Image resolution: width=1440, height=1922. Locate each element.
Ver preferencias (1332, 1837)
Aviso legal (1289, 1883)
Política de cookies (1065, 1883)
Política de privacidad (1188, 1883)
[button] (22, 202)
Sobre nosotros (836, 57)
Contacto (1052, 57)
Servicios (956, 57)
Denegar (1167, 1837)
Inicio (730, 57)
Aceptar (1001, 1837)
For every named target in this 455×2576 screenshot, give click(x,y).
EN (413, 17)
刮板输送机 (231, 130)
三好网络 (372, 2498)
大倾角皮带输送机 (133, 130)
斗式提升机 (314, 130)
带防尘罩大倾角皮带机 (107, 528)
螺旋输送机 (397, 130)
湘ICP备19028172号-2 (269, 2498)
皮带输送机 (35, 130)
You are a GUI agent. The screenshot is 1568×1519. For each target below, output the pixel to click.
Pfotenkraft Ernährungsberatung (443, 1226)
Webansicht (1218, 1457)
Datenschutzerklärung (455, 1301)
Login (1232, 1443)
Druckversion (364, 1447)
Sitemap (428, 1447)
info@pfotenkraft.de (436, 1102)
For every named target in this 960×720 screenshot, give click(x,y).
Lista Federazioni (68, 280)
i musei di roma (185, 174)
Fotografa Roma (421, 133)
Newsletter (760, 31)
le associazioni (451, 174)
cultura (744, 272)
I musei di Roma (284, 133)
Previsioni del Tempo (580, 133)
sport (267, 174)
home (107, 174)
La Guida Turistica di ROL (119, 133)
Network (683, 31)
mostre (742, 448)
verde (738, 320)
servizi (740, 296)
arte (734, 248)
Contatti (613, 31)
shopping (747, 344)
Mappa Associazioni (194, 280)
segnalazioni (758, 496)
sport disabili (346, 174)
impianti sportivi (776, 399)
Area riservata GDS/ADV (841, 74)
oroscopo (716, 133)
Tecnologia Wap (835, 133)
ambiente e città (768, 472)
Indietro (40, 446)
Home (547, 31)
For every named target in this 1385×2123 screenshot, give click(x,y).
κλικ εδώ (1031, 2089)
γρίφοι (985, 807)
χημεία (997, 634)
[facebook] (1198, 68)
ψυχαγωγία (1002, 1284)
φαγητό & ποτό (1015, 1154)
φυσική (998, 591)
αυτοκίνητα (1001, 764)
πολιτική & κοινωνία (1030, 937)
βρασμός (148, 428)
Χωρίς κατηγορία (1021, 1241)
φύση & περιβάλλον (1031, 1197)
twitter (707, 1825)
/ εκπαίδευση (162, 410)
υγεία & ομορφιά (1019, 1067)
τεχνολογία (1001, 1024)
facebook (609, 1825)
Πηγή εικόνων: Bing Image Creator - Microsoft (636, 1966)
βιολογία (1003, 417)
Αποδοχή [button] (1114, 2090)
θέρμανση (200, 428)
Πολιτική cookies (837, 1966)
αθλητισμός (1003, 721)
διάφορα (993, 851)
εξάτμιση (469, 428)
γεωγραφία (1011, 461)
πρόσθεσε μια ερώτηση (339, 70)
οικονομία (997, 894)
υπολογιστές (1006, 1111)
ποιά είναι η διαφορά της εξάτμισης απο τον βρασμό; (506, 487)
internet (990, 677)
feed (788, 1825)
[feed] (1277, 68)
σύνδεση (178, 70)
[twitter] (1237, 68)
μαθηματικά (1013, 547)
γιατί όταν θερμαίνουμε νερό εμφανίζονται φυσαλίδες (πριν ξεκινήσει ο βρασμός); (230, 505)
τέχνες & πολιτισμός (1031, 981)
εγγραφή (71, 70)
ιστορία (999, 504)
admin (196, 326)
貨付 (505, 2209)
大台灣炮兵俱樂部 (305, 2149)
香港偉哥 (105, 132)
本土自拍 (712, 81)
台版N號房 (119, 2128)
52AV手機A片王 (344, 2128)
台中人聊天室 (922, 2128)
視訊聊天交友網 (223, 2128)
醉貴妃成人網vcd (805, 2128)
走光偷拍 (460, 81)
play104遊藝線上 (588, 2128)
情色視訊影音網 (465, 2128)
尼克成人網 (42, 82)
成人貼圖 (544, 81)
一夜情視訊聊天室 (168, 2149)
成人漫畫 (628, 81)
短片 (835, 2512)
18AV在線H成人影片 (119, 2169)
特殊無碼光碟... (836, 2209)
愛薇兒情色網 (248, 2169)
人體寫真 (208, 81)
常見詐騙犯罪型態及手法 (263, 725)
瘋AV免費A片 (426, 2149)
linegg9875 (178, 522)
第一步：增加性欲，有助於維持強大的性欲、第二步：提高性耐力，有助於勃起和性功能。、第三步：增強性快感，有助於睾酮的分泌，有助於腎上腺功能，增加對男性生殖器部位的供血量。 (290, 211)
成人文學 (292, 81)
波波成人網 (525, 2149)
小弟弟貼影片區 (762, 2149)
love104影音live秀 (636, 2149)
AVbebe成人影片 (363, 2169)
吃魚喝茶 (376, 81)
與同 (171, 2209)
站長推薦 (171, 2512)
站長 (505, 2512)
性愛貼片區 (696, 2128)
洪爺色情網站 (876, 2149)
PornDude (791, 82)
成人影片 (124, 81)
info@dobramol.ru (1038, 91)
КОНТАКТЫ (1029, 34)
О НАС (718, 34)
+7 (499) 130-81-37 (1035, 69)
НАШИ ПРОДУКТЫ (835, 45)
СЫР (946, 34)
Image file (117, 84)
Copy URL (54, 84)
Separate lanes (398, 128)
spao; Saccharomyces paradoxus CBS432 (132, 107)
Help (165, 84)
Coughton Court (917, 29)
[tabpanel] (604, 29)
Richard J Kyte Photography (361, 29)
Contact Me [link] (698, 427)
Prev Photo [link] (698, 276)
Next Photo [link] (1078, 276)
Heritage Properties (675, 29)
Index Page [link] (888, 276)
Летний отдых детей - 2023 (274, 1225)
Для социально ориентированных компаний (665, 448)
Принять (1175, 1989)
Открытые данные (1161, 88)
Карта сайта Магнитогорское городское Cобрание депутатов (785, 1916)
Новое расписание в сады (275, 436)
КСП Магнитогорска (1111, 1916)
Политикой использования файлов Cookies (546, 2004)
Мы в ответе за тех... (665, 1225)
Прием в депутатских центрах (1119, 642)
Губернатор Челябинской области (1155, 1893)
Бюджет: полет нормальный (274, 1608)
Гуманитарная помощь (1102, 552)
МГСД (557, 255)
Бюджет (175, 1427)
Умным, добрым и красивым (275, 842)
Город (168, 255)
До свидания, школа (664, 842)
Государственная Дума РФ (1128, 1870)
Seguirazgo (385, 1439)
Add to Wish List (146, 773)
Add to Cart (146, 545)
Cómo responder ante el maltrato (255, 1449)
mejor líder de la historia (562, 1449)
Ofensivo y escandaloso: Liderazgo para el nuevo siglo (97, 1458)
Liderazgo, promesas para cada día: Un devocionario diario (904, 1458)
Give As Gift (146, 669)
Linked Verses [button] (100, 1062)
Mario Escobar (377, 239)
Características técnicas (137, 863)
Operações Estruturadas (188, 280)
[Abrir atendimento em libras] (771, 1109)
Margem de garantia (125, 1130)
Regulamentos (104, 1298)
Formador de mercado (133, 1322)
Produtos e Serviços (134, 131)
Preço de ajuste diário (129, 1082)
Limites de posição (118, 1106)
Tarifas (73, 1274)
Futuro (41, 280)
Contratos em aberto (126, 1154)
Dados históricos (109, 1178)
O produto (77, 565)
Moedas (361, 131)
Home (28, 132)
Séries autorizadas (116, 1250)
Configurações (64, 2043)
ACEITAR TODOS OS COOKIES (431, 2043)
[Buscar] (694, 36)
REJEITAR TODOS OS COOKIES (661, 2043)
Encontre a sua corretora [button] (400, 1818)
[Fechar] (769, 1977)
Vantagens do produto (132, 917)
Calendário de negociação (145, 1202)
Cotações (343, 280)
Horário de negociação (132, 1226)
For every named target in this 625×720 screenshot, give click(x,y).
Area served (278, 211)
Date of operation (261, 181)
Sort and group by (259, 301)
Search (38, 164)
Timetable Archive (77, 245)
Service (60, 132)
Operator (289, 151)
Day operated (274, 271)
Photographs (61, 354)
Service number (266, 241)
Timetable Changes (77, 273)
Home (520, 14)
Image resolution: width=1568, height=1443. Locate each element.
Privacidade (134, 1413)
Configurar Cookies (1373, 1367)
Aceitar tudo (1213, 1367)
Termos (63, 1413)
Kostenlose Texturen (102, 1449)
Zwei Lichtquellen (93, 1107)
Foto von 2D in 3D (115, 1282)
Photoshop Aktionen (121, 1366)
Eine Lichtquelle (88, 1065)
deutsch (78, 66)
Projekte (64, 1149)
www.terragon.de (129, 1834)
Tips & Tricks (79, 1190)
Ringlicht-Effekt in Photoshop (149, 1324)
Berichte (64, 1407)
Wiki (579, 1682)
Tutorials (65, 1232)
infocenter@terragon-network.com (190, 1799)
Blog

Your assignment — Among the lines above, repeat exactly those from the line with "Newsletter (760, 31)" to the line with "sport disabili (346, 174)", counting both ends.

Task response —
Newsletter (760, 31)
le associazioni (451, 174)
cultura (744, 272)
I musei di Roma (284, 133)
Previsioni del Tempo (580, 133)
sport (267, 174)
home (107, 174)
La Guida Turistica di ROL (119, 133)
Network (683, 31)
mostre (742, 448)
verde (738, 320)
servizi (740, 296)
arte (734, 248)
Contatti (613, 31)
shopping (747, 344)
Mappa Associazioni (194, 280)
segnalazioni (758, 496)
sport disabili (346, 174)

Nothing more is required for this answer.